(Entries taken from a collection)
************
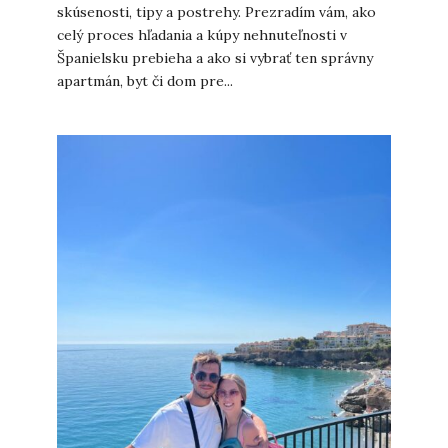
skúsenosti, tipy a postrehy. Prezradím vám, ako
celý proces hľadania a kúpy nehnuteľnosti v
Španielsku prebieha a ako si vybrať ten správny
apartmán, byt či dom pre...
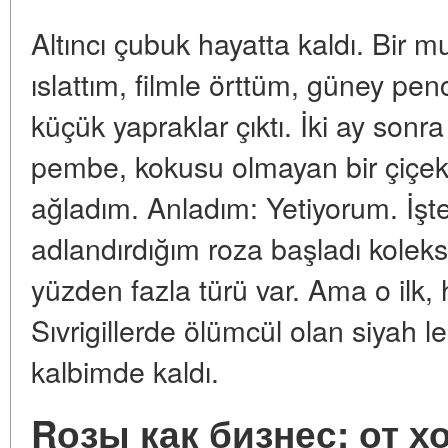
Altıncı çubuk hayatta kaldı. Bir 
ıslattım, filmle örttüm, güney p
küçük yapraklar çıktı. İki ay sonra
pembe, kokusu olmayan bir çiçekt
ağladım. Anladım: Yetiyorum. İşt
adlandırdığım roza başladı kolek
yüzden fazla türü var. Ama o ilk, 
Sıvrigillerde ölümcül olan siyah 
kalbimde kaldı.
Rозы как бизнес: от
************
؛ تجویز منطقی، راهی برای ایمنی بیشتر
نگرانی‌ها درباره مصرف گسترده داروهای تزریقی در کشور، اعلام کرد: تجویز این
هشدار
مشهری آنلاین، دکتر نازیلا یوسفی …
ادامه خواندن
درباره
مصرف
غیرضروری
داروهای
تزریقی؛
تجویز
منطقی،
************
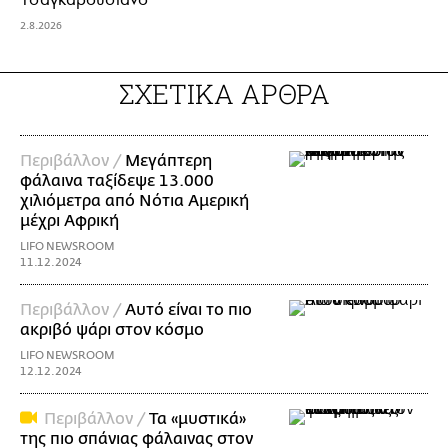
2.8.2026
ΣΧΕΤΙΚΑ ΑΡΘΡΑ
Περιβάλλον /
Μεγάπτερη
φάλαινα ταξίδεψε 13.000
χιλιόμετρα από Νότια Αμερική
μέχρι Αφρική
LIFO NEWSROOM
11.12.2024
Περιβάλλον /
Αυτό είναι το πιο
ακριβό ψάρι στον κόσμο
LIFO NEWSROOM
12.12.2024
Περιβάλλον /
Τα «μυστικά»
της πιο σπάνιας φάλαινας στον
************
**Work instructions:** Go line by line through the data and copy any that contain "تزریقی".

**Answer to this task:**
نگرانی‌ها درباره مصرف گسترده داروهای تزریقی در کشور، اعلام کرد: تجویز این
تزریقی؛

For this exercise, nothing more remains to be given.